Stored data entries
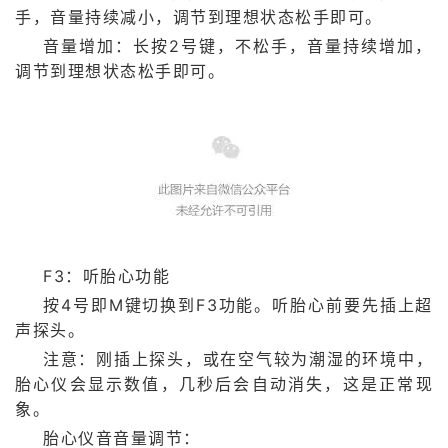
手，音量持续减小，调节到理想状态松手即可。
音量增加：长按2号键，不松手，音量持续增加，
调节到理想状态松手即可。
F3：听胎心功能
按4号即M键切换到F3功能。听胎心前要先插上超
声探头。
注意：刚插上探头，或在空气较为潮湿的环境中，
胎心仪会显示数值，几秒后会自动消失，这是正常现
象。
胎心仪音音量调节：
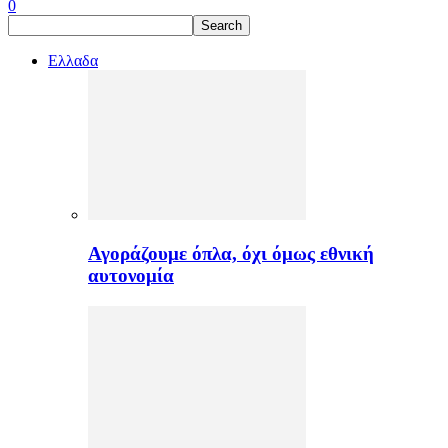
0
Ελλαδα
Αγοράζουμε όπλα, όχι όμως εθνική
αυτονομία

ABOUT THIS EXERCISE:
Each line from the one with "音量增加：长按2号键，不松手，音量持续增加，" through the end of the entries should be reproduced exactly. Leave out the pictures.

REPLY:
音量增加：长按2号键，不松手，音量持续增加，
调节到理想状态松手即可。
F3：听胎心功能
按4号即M键切换到F3功能。听胎心前要先插上超
声探头。
注意：刚插上探头，或在空气较为潮湿的环境中，
胎心仪会显示数值，几秒后会自动消失，这是正常现
象。
胎心仪音音量调节：
0
Ελλαδα
Αγοράζουμε όπλα, όχι όμως εθνική
αυτονομία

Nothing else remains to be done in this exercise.